== THE PROBLEM ==
Except for the pictures, write out all the records that follow exactly.

[Opening RECORDED INFORMATION section]

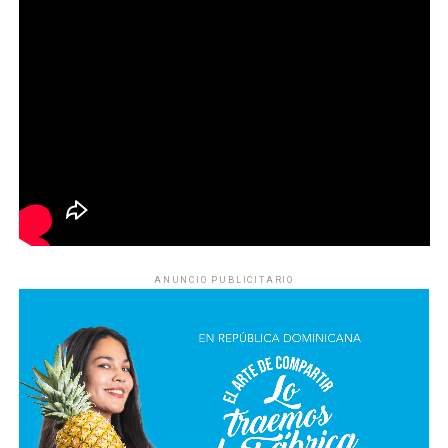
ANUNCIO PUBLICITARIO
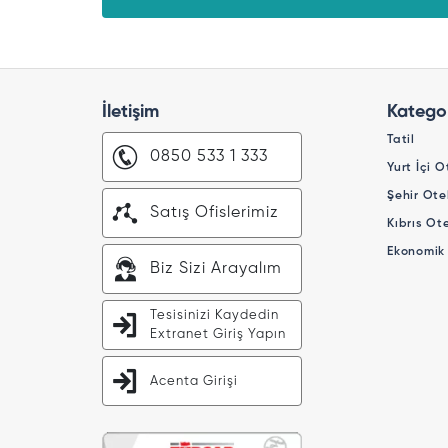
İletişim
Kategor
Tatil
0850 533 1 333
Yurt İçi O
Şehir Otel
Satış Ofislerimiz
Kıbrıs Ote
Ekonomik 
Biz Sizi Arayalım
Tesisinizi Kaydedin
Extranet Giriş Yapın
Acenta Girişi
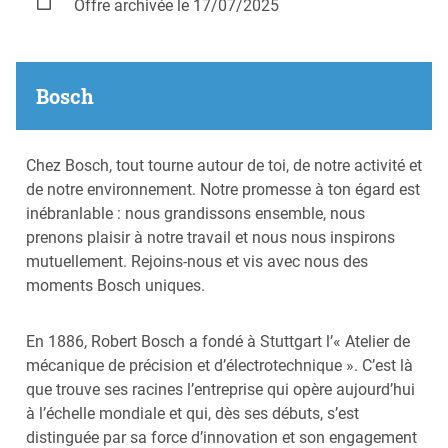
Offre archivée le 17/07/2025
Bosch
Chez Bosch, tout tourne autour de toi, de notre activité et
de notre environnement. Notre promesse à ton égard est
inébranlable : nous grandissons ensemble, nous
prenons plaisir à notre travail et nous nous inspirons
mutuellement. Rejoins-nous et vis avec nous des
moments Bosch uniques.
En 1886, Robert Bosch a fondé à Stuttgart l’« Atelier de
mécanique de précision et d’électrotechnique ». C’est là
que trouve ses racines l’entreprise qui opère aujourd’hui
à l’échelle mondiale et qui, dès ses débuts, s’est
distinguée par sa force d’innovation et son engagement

[Closing RECORDED INFORMATION section]

== RESPONSE AREA ==
ANUNCIO PUBLICITARIO
İletişim
Kategor
Tatil
0850 533 1 333
Yurt İçi O
Şehir Otel
Satış Ofislerimiz
Kıbrıs Ote
Ekonomik 
Biz Sizi Arayalım
Tesisinizi Kaydedin
Extranet Giriş Yapın
Acenta Girişi
Offre archivée le 17/07/2025
Bosch
Chez Bosch, tout tourne autour de toi, de notre activité et
de notre environnement. Notre promesse à ton égard est
inébranlable : nous grandissons ensemble, nous
prenons plaisir à notre travail et nous nous inspirons
mutuellement. Rejoins-nous et vis avec nous des
moments Bosch uniques.
En 1886, Robert Bosch a fondé à Stuttgart l’« Atelier de
mécanique de précision et d’électrotechnique ». C’est là
que trouve ses racines l’entreprise qui opère aujourd’hui
à l’échelle mondiale et qui, dès ses débuts, s’est
distinguée par sa force d’innovation et son engagement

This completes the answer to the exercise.